Vortice Polare fragile e freddo mal distribuito
La debolezza del Vortice Polare è un dato di fatto ormai da settimane, visibile già prima delle festività natalizie. Le conseguenze non si sono fatte attendere: irruzioni di aria fredda di matrice artica hanno colpito diverse zone del continente e anche l’Italia ha vissuto episodi invernali significativi, come la neve a bassissima quota apparsa durante l’Epifania in Emilia Romagna. Tuttavia, non abbiamo ancora assistito a un’ondata di gelo estremo. La causa va ricercata nella posizione sfavorevole del vortice stesso, che ha indirizzato i flussi più gelidi verso altri settori dell’emisfero boreale, coinvolgendo il Mediterraneo solo di striscio. Il freddo c’era, ma la traiettoria non era quella ottimale per colpire in pieno la nostra Penisola.
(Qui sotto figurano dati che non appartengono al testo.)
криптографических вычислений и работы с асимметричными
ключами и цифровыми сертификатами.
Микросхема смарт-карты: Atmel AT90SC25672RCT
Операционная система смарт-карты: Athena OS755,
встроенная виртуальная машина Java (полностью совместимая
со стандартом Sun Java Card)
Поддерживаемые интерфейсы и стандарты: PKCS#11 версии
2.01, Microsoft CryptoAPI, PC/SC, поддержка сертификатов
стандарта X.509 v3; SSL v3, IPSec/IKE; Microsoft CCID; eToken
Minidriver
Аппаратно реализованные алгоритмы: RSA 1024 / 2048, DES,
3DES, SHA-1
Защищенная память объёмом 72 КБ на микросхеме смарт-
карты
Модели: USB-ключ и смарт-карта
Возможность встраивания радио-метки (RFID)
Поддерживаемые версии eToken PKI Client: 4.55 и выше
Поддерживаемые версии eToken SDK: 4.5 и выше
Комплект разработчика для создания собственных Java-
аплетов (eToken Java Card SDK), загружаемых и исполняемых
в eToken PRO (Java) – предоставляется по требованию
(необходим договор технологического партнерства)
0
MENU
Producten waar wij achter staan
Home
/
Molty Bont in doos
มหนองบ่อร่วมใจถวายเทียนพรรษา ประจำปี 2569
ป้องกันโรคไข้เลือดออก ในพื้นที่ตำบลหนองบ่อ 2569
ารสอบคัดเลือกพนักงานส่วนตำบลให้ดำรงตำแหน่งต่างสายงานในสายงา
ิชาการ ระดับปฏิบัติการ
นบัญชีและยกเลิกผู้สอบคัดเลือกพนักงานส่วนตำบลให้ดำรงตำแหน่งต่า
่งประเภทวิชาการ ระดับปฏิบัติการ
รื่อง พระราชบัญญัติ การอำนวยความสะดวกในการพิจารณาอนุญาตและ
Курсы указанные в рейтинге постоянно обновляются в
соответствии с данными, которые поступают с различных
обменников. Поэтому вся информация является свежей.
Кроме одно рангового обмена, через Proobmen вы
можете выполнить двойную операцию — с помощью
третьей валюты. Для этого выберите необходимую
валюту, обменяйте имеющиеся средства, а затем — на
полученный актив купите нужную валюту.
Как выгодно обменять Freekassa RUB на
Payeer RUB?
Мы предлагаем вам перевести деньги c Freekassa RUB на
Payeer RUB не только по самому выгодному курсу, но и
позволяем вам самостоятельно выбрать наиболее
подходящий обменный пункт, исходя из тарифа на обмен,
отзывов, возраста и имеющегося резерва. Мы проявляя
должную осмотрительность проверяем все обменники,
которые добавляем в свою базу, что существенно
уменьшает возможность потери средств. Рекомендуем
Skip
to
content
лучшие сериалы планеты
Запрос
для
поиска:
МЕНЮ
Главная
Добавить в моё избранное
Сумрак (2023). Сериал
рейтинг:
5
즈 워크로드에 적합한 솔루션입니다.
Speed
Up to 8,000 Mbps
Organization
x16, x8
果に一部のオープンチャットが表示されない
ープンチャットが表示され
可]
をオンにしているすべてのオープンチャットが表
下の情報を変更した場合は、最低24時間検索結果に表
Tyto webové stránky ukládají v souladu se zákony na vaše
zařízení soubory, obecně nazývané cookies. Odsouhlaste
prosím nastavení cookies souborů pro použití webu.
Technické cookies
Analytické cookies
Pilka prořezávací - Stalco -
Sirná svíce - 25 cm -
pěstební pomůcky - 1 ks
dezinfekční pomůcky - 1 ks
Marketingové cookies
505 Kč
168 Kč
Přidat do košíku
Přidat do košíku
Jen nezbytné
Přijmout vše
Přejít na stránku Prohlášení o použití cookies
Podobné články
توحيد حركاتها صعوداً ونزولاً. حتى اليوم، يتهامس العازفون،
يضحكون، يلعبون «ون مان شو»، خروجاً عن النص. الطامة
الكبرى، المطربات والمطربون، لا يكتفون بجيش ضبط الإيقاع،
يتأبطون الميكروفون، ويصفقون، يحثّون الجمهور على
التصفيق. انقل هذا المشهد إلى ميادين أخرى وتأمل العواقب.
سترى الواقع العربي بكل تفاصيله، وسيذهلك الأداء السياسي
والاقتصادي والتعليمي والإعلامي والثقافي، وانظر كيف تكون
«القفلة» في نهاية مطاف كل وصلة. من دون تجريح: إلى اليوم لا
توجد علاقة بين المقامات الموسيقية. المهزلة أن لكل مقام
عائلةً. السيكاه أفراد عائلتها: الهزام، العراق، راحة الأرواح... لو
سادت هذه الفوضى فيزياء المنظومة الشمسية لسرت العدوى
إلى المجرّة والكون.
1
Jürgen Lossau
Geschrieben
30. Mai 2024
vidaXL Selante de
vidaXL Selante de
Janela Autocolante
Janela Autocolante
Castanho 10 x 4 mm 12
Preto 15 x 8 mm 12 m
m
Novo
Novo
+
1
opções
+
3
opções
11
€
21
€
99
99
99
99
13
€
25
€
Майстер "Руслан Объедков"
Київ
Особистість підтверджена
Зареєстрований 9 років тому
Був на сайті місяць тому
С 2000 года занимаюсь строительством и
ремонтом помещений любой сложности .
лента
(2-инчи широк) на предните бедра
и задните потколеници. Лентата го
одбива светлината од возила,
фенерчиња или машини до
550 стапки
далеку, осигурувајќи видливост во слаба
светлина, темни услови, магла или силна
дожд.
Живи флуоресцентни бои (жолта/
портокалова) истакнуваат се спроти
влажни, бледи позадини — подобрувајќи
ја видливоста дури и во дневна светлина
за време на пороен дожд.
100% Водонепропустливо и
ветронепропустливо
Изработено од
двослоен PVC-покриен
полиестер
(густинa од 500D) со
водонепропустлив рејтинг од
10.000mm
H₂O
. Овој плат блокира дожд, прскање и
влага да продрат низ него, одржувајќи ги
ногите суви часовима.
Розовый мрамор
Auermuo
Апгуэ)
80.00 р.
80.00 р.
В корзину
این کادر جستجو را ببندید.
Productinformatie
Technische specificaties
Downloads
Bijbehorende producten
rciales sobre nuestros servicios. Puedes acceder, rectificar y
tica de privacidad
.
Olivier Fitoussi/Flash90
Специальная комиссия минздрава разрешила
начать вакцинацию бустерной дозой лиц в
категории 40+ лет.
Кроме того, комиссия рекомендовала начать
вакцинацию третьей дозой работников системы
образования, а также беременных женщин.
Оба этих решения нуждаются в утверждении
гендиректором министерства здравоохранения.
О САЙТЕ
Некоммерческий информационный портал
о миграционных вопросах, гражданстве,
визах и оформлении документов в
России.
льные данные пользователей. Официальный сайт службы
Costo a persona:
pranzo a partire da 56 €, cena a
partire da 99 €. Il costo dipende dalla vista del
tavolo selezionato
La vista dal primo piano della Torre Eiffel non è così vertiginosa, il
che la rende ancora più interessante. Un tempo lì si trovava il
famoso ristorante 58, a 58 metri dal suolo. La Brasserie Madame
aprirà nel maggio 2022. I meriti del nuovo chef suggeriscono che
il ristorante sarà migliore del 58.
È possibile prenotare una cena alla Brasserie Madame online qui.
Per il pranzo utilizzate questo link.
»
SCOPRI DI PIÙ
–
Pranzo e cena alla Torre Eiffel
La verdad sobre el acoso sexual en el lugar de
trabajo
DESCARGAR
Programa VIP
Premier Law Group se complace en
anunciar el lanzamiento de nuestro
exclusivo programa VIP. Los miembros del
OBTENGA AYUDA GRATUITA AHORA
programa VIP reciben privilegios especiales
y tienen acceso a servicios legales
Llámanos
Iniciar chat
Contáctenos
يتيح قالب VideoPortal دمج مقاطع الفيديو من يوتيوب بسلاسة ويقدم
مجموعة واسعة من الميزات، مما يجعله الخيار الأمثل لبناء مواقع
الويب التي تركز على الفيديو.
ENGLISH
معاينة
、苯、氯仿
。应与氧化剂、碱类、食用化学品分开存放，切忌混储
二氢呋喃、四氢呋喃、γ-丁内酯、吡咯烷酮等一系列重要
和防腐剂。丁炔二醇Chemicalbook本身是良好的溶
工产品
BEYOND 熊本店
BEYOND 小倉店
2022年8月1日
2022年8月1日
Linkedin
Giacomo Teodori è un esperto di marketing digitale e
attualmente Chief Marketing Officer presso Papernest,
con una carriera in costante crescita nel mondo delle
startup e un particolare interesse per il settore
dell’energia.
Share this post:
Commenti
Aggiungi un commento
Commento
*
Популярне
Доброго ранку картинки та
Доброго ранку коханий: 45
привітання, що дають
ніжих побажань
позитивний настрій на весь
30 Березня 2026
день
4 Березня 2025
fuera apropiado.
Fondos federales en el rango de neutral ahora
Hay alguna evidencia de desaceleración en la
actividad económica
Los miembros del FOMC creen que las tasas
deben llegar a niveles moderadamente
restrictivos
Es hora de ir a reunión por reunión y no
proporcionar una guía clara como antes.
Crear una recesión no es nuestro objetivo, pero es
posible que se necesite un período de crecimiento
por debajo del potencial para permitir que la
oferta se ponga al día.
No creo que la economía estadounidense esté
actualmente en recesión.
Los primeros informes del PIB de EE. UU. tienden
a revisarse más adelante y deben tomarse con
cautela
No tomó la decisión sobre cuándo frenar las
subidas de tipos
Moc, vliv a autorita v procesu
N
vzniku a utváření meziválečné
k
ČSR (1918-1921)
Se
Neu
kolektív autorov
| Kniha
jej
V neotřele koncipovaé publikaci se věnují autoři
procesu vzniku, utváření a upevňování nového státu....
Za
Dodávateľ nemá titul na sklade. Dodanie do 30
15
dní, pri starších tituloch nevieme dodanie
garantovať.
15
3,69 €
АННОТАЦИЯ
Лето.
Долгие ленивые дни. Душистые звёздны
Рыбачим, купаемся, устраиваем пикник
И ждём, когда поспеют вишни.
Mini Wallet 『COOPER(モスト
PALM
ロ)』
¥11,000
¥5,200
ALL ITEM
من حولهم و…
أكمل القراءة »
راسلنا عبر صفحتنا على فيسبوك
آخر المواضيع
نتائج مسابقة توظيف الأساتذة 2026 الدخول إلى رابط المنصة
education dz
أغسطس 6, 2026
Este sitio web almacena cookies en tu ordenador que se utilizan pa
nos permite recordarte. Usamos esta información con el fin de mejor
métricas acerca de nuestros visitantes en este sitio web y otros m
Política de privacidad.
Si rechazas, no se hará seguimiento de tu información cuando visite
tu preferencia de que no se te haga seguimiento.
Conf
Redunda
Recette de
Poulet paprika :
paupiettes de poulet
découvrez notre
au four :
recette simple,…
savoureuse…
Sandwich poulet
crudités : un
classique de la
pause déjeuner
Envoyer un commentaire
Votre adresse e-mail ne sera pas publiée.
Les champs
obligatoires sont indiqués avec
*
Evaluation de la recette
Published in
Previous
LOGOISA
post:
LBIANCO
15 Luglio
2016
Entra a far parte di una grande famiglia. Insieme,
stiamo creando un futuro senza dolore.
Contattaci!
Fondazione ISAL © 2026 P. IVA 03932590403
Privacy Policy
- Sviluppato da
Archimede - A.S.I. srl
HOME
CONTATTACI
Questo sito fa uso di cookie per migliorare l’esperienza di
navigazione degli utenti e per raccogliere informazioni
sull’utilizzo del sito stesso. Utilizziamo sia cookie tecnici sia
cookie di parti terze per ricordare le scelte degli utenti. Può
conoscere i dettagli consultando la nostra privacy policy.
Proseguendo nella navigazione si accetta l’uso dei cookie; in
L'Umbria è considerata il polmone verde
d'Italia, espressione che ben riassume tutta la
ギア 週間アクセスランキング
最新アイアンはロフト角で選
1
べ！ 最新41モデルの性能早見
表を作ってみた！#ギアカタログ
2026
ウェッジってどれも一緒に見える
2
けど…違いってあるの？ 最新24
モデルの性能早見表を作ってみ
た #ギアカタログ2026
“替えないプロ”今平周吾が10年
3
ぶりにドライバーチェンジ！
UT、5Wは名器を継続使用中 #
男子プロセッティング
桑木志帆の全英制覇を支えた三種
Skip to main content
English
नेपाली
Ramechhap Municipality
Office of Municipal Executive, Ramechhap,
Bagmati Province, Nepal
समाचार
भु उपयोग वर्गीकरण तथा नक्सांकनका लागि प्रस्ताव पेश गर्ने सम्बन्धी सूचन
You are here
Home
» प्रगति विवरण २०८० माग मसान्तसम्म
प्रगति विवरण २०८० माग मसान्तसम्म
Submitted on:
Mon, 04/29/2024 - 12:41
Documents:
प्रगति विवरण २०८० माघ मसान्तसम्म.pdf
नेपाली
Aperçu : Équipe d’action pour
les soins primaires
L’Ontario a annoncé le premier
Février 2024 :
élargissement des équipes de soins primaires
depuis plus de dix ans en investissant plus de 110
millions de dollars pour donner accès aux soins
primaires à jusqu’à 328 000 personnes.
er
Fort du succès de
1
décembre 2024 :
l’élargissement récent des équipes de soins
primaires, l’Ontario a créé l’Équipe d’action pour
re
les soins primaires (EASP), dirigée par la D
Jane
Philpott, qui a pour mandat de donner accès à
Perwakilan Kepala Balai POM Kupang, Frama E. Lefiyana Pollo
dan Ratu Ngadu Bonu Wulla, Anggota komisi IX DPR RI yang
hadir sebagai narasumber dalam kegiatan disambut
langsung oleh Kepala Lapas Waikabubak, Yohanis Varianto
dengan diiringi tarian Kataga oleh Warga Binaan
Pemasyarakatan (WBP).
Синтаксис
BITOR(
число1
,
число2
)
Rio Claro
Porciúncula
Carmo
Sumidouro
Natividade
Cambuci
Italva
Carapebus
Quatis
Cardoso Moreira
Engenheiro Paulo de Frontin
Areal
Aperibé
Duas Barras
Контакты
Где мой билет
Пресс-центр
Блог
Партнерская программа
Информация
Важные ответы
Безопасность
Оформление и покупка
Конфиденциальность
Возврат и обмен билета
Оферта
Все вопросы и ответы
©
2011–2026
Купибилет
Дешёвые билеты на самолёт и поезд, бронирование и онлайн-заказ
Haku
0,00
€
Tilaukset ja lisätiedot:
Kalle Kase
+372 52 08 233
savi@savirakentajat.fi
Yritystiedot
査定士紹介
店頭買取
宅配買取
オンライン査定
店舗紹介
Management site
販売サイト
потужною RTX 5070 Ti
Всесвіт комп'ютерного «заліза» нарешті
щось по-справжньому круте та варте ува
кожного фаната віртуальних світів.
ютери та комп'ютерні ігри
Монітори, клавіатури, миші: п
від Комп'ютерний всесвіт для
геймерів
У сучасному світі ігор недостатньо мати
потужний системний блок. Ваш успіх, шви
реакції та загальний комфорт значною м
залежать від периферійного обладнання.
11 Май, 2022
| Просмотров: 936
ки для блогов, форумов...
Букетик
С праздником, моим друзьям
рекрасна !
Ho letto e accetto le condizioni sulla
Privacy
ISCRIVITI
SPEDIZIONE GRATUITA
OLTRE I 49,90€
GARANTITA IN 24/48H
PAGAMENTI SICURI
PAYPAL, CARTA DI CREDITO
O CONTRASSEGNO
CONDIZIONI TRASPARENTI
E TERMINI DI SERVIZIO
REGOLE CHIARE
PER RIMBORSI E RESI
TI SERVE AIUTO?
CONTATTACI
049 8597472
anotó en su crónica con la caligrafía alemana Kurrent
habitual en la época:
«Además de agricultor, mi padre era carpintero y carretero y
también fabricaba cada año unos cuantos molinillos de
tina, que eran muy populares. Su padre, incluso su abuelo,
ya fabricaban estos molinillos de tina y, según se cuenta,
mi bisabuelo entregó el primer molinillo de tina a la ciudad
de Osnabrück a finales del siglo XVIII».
Seconda decade più perturbata che fredda
Nel breve periodo, lo scenario si manterrà distante dal grande gelo continentale. La seconda decade di Gennaio sarà dominata da una circolazione occidentale, portatrice di perturbazioni atlantiche e, potenzialmente, di un ciclone dai connotati quasi autunnali. Si tratta di una configurazione insidiosa, specialmente per le Isole Maggiori e l’estremo Sud Italia, dove il rischio di nubifragi ed episodi alluvionali rimane elevato. Nel frattempo, il nocciolo del freddo intenso si è ritirato verso la Scandinavia e l’Europa Orientale. Stando alle proiezioni odierne, non si prevedono ritorni del gelo sull’Italia almeno fino al 19 Gennaio. Una pausa fisiologica, non la fine dell’inverno.
Dopo il 20 Gennaio possibile svolta gelida
Superata questa fase instabile, il quadro meteorologico potrebbe subire una metamorfosi. L’estesa copertura nevosa che attualmente ricopre i territori dalla Polonia e dalla Repubblica Ceca fino alla profonda Siberia favorisce la genesi di un anticiclone termico continentale molto robusto (effetto albedo). Questa struttura ha la forza di indebolire ulteriormente il flusso zonale e di rallentare la Corrente a Getto sul Nord Atlantico. Con il rallentamento delle correnti occidentali, le masse d’aria gelida accumulate a est avrebbero via libera per muoversi in moto retrogrado verso ovest. Un segnale inequivocabile che riaccende i riflettori sulla terza decade di Gennaio.
Buran possibile, ma traiettoria incerta
La simultanea presenza dell’alta pressione sulle steppe siberiane, di un blocco scandinavo e di un anticiclone polare potrebbe innescare la discesa di nuclei gelidi purissimi. Questi colpirebbero prima l’Europa Orientale, poi quella Centrale e, se la configurazione lo permettesse, anche l’Italia. Al momento è impossibile tracciare la rotta esatta di questi flussi. Il termine Buran evoca scenari di gelo siderale e nevicate fin sulle coste, ma la direzione precisa dipenderà da equilibri sinottici millimetrici. Un dato appare però sempre più probabile: la porta dell’Est sembra intenzionata a spalancarsi dopo il 20 Gennaio.